Harry took one last drag on his cigarette, then stubbed it out in his coffee cup. “A Trojan horse. Finne collects knives. If we’re lucky, it’ll be enough to kill any other speculation stone dead.”
—
Sung-min heard a crow somewhere among the trees as he looked up at the sheer rock face in front of him. The meltwater was painting black stripes down the grey granite, which rose up some thirty metres above him. He and Kasparov had been walking for almost three hours, and it was obvious that Kasparov was in pain now.
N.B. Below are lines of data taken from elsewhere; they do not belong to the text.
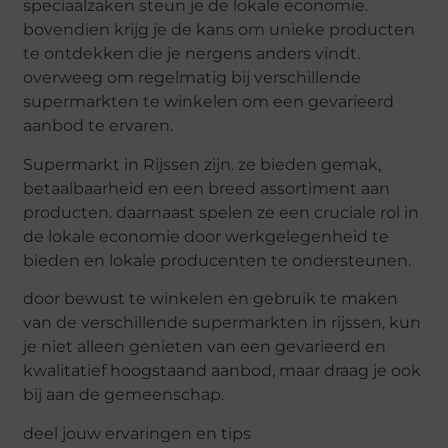
speciaalzaken steun je de lokale economie.
bovendien krijg je de kans om unieke producten
te ontdekken die je nergens anders vindt.
overweeg om regelmatig bij verschillende
supermarkten te winkelen om een gevarieerd
aanbod te ervaren.
Supermarkt in Rijssen zijn. ze bieden gemak,
betaalbaarheid en een breed assortiment aan
producten. daarnaast spelen ze een cruciale rol in
de lokale economie door werkgelegenheid te
bieden en lokale producenten te ondersteunen.
door bewust te winkelen en gebruik te maken
van de verschillende supermarkten in rijssen, kun
je niet alleen genieten van een gevarieerd en
kwalitatief hoogstaand aanbod, maar draag je ook
bij aan de gemeenschap.
deel jouw ervaringen en tips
Sung-min didn’t know if it was loyalty or the hunting instinct that was driving him on, but even when they had been standing at the end of the muddy forest track looking at the fragile rope-bridge across the river, with snow and pathless forest on the other side, he had been straining at the leash to keep going. Sung-min had seen footsteps in the snow on the other side, but he would have to carry Kasparov over the bridge while at the same time holding on with at least one hand. He found himself wondering: Then what? Sung-min’s hand-sewn Loake shoes were long since soaked through and ruined, but the question now was how far he would get on the slippery leather soles on the rugged, snow-covered terrain on the other side of the river.
Sung-min had crouched down in front of Kasparov, rubbed both hands together and looked into the old dog’s tired eyes.